**** DATASET EXCERPTS
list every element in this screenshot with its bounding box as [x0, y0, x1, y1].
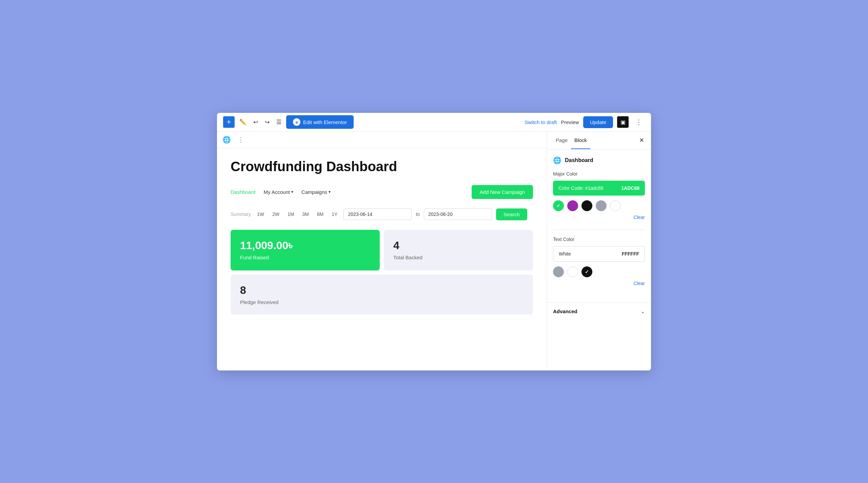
text-color-clear-button[interactable]: Clear: [634, 281, 645, 286]
swatch-white[interactable]: [610, 200, 621, 211]
panel-close-button[interactable]: ✕: [638, 135, 646, 145]
major-color-clear-button[interactable]: Clear: [634, 215, 645, 220]
date-to-input[interactable]: [424, 208, 492, 220]
pledge-received-label: Pledge Received: [240, 299, 524, 305]
panel-block-title: Dashboard: [565, 157, 593, 163]
main-window: + ✏️ ↩ ↪ ☰ e Edit with Elementor Switch …: [217, 113, 651, 370]
text-swatch-black[interactable]: [581, 266, 592, 277]
toolbar-right: Switch to draft Preview Update ▣ ⋮: [525, 116, 645, 128]
major-color-code: 1ADC68: [621, 185, 639, 191]
panel-divider: [553, 229, 645, 230]
panel-block-icon: 🌐: [553, 156, 561, 164]
pledge-received-value: 8: [240, 284, 524, 297]
nav-row: Dashboard My Account ▾ Campaigns ▾ Add N…: [231, 185, 533, 199]
filter-1w[interactable]: 1W: [255, 210, 266, 218]
add-new-campaign-button[interactable]: Add New Campaign: [472, 185, 533, 199]
swatch-black[interactable]: [581, 200, 592, 211]
right-panel: Page Block ✕ 🌐 Dashboard Major Color Col…: [547, 132, 651, 370]
undo-button[interactable]: ↩: [251, 117, 260, 128]
more-options-button[interactable]: ⋮: [633, 117, 645, 127]
pledge-received-card: 8 Pledge Received: [231, 275, 533, 315]
swatch-gray[interactable]: [596, 200, 607, 211]
update-button[interactable]: Update: [583, 116, 613, 128]
redo-button[interactable]: ↪: [263, 117, 272, 128]
major-color-display[interactable]: Color Code: #1adc68 1ADC68: [553, 181, 645, 196]
campaigns-chevron-icon: ▾: [329, 189, 331, 194]
page-title: Crowdfunding Dashboard: [231, 159, 533, 174]
campaigns-label: Campaigns: [301, 189, 327, 195]
globe-icon: 🌐: [222, 136, 231, 144]
advanced-section: Advanced ⌄: [547, 302, 651, 320]
search-button[interactable]: Search: [496, 208, 527, 220]
major-color-section-title: Major Color: [553, 171, 645, 177]
date-from-input[interactable]: [343, 208, 412, 220]
my-account-chevron-icon: ▾: [291, 189, 293, 194]
tab-page[interactable]: Page: [552, 132, 571, 149]
list-icon-button[interactable]: ☰: [274, 117, 283, 128]
editor-dots-button[interactable]: ⋮: [236, 135, 245, 145]
text-swatch-white[interactable]: [567, 266, 578, 277]
edit-with-elementor-button[interactable]: e Edit with Elementor: [286, 115, 354, 129]
nav-campaigns[interactable]: Campaigns ▾: [301, 189, 331, 195]
main-content: 🌐 ⋮ Crowdfunding Dashboard Dashboard My …: [217, 132, 651, 370]
nav-dashboard[interactable]: Dashboard: [231, 189, 255, 195]
undo-icon: ↩: [253, 119, 258, 126]
panel-block-header: 🌐 Dashboard: [553, 156, 645, 164]
edit-icon-button[interactable]: ✏️: [237, 117, 249, 128]
total-backed-value: 4: [393, 239, 524, 252]
layout-icon-button[interactable]: ▣: [617, 116, 629, 128]
advanced-chevron-icon: ⌄: [640, 308, 645, 315]
fund-raised-card: 11,009.00৳ Fund Raised: [231, 230, 380, 270]
text-color-display[interactable]: White FFFFFF: [553, 246, 645, 262]
advanced-header[interactable]: Advanced ⌄: [547, 303, 651, 320]
filter-2w[interactable]: 2W: [270, 210, 281, 218]
filter-6m[interactable]: 6M: [315, 210, 326, 218]
text-swatch-light-gray[interactable]: [553, 266, 564, 277]
filter-1y[interactable]: 1Y: [330, 210, 339, 218]
elementor-button-label: Edit with Elementor: [303, 119, 347, 125]
my-account-label: My Account: [263, 189, 290, 195]
text-color-code: FFFFFF: [622, 251, 639, 257]
swatch-green[interactable]: [553, 200, 564, 211]
nav-my-account[interactable]: My Account ▾: [263, 189, 293, 195]
swatch-purple[interactable]: [567, 200, 578, 211]
redo-icon: ↪: [265, 119, 270, 126]
total-backed-card: 4 Total Backed: [384, 230, 533, 270]
major-color-label: Color Code: #1adc68: [558, 185, 603, 191]
major-color-swatches: [553, 200, 645, 211]
editor-topbar: 🌐 ⋮: [217, 132, 547, 148]
text-color-swatches: [553, 266, 645, 277]
toolbar-left: + ✏️ ↩ ↪ ☰ e Edit with Elementor: [223, 115, 522, 129]
filter-3m[interactable]: 3M: [300, 210, 311, 218]
switch-to-draft-button[interactable]: Switch to draft: [525, 119, 557, 125]
filter-1m[interactable]: 1M: [285, 210, 296, 218]
dots-vertical-icon: ⋮: [635, 118, 642, 126]
advanced-title: Advanced: [553, 308, 577, 314]
total-backed-label: Total Backed: [393, 255, 524, 260]
filter-row: Summary 1W 2W 1M 3M 6M 1Y to Search: [231, 208, 533, 220]
text-color-section-title: Text Color: [553, 237, 645, 242]
summary-label: Summary: [231, 212, 251, 217]
toolbar: + ✏️ ↩ ↪ ☰ e Edit with Elementor Switch …: [217, 113, 651, 132]
editor-content: Crowdfunding Dashboard Dashboard My Acco…: [217, 148, 547, 370]
panel-body: 🌐 Dashboard Major Color Color Code: #1ad…: [547, 149, 651, 300]
elementor-icon: e: [293, 118, 300, 126]
nav-links: Dashboard My Account ▾ Campaigns ▾: [231, 189, 331, 195]
stats-grid: 11,009.00৳ Fund Raised 4 Total Backed: [231, 230, 533, 270]
fund-raised-value: 11,009.00৳: [240, 239, 370, 252]
layout-icon: ▣: [620, 119, 626, 125]
pencil-icon: ✏️: [239, 119, 246, 126]
tab-block[interactable]: Block: [571, 132, 590, 149]
editor-area: 🌐 ⋮ Crowdfunding Dashboard Dashboard My …: [217, 132, 547, 370]
panel-tabs: Page Block ✕: [547, 132, 651, 149]
preview-button[interactable]: Preview: [561, 119, 579, 125]
date-separator: to: [416, 212, 420, 217]
add-button[interactable]: +: [223, 116, 235, 128]
text-color-label: White: [559, 251, 571, 257]
list-icon: ☰: [276, 119, 281, 126]
fund-raised-label: Fund Raised: [240, 255, 370, 260]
********
• **HOW TO COMPLETE THIS TASK**
The full data, repeated exactly and stripped of its pictures, is the expected answer.

• **ANSWER TO THIS PROBLEM**
list every element in this screenshot with its bounding box as [x0, y0, x1, y1].
text-color-clear-button[interactable]: Clear: [634, 281, 645, 286]
swatch-white[interactable]: [610, 200, 621, 211]
panel-close-button[interactable]: ✕: [638, 135, 646, 145]
major-color-clear-button[interactable]: Clear: [634, 215, 645, 220]
date-to-input[interactable]: [424, 208, 492, 220]
pledge-received-label: Pledge Received: [240, 299, 524, 305]
panel-block-title: Dashboard: [565, 157, 593, 163]
main-window: + ✏️ ↩ ↪ ☰ e Edit with Elementor Switch …: [217, 113, 651, 370]
text-swatch-black[interactable]: [581, 266, 592, 277]
toolbar-right: Switch to draft Preview Update ▣ ⋮: [525, 116, 645, 128]
major-color-code: 1ADC68: [621, 185, 639, 191]
panel-divider: [553, 229, 645, 230]
panel-block-icon: 🌐: [553, 156, 561, 164]
pledge-received-value: 8: [240, 284, 524, 297]
nav-row: Dashboard My Account ▾ Campaigns ▾ Add N…: [231, 185, 533, 199]
filter-1w[interactable]: 1W: [255, 210, 266, 218]
add-new-campaign-button[interactable]: Add New Campaign: [472, 185, 533, 199]
swatch-black[interactable]: [581, 200, 592, 211]
right-panel: Page Block ✕ 🌐 Dashboard Major Color Col…: [547, 132, 651, 370]
undo-button[interactable]: ↩: [251, 117, 260, 128]
more-options-button[interactable]: ⋮: [633, 117, 645, 127]
pledge-received-card: 8 Pledge Received: [231, 275, 533, 315]
swatch-gray[interactable]: [596, 200, 607, 211]
update-button[interactable]: Update: [583, 116, 613, 128]
redo-button[interactable]: ↪: [263, 117, 272, 128]
major-color-display[interactable]: Color Code: #1adc68 1ADC68: [553, 181, 645, 196]
campaigns-chevron-icon: ▾: [329, 189, 331, 194]
page-title: Crowdfunding Dashboard: [231, 159, 533, 174]
campaigns-label: Campaigns: [301, 189, 327, 195]
globe-icon: 🌐: [222, 136, 231, 144]
advanced-section: Advanced ⌄: [547, 302, 651, 320]
search-button[interactable]: Search: [496, 208, 527, 220]
major-color-section-title: Major Color: [553, 171, 645, 177]
date-from-input[interactable]: [343, 208, 412, 220]
my-account-chevron-icon: ▾: [291, 189, 293, 194]
tab-page[interactable]: Page: [552, 132, 571, 149]
list-icon-button[interactable]: ☰: [274, 117, 283, 128]
editor-dots-button[interactable]: ⋮: [236, 135, 245, 145]
text-swatch-white[interactable]: [567, 266, 578, 277]
edit-with-elementor-button[interactable]: e Edit with Elementor: [286, 115, 354, 129]
nav-campaigns[interactable]: Campaigns ▾: [301, 189, 331, 195]
main-content: 🌐 ⋮ Crowdfunding Dashboard Dashboard My …: [217, 132, 651, 370]
nav-dashboard[interactable]: Dashboard: [231, 189, 255, 195]
undo-icon: ↩: [253, 119, 258, 126]
panel-block-header: 🌐 Dashboard: [553, 156, 645, 164]
edit-icon-button[interactable]: ✏️: [237, 117, 249, 128]
total-backed-value: 4: [393, 239, 524, 252]
layout-icon-button[interactable]: ▣: [617, 116, 629, 128]
advanced-chevron-icon: ⌄: [640, 308, 645, 315]
fund-raised-card: 11,009.00৳ Fund Raised: [231, 230, 380, 270]
text-color-display[interactable]: White FFFFFF: [553, 246, 645, 262]
advanced-header[interactable]: Advanced ⌄: [547, 303, 651, 320]
filter-2w[interactable]: 2W: [270, 210, 281, 218]
filter-6m[interactable]: 6M: [315, 210, 326, 218]
text-swatch-light-gray[interactable]: [553, 266, 564, 277]
filter-1y[interactable]: 1Y: [330, 210, 339, 218]
elementor-button-label: Edit with Elementor: [303, 119, 347, 125]
my-account-label: My Account: [263, 189, 290, 195]
text-color-code: FFFFFF: [622, 251, 639, 257]
swatch-green[interactable]: [553, 200, 564, 211]
nav-my-account[interactable]: My Account ▾: [263, 189, 293, 195]
swatch-purple[interactable]: [567, 200, 578, 211]
redo-icon: ↪: [265, 119, 270, 126]
total-backed-card: 4 Total Backed: [384, 230, 533, 270]
major-color-label: Color Code: #1adc68: [558, 185, 603, 191]
major-color-swatches: [553, 200, 645, 211]
editor-topbar: 🌐 ⋮: [217, 132, 547, 148]
text-color-swatches: [553, 266, 645, 277]
toolbar-left: + ✏️ ↩ ↪ ☰ e Edit with Elementor: [223, 115, 522, 129]
filter-3m[interactable]: 3M: [300, 210, 311, 218]
switch-to-draft-button[interactable]: Switch to draft: [525, 119, 557, 125]
filter-1m[interactable]: 1M: [285, 210, 296, 218]
dots-vertical-icon: ⋮: [635, 118, 642, 126]
advanced-title: Advanced: [553, 308, 577, 314]
total-backed-label: Total Backed: [393, 255, 524, 260]
filter-row: Summary 1W 2W 1M 3M 6M 1Y to Search: [231, 208, 533, 220]
text-color-section-title: Text Color: [553, 237, 645, 242]
summary-label: Summary: [231, 212, 251, 217]
toolbar: + ✏️ ↩ ↪ ☰ e Edit with Elementor Switch …: [217, 113, 651, 132]
editor-content: Crowdfunding Dashboard Dashboard My Acco…: [217, 148, 547, 370]
panel-body: 🌐 Dashboard Major Color Color Code: #1ad…: [547, 149, 651, 300]
elementor-icon: e: [293, 118, 300, 126]
nav-links: Dashboard My Account ▾ Campaigns ▾: [231, 189, 331, 195]
stats-grid: 11,009.00৳ Fund Raised 4 Total Backed: [231, 230, 533, 270]
fund-raised-value: 11,009.00৳: [240, 239, 370, 252]
layout-icon: ▣: [620, 119, 626, 125]
pencil-icon: ✏️: [239, 119, 246, 126]
tab-block[interactable]: Block: [571, 132, 590, 149]
editor-area: 🌐 ⋮ Crowdfunding Dashboard Dashboard My …: [217, 132, 547, 370]
panel-tabs: Page Block ✕: [547, 132, 651, 149]
preview-button[interactable]: Preview: [561, 119, 579, 125]
date-separator: to: [416, 212, 420, 217]
add-button[interactable]: +: [223, 116, 235, 128]
text-color-label: White: [559, 251, 571, 257]
list-icon: ☰: [276, 119, 281, 126]
fund-raised-label: Fund Raised: [240, 255, 370, 260]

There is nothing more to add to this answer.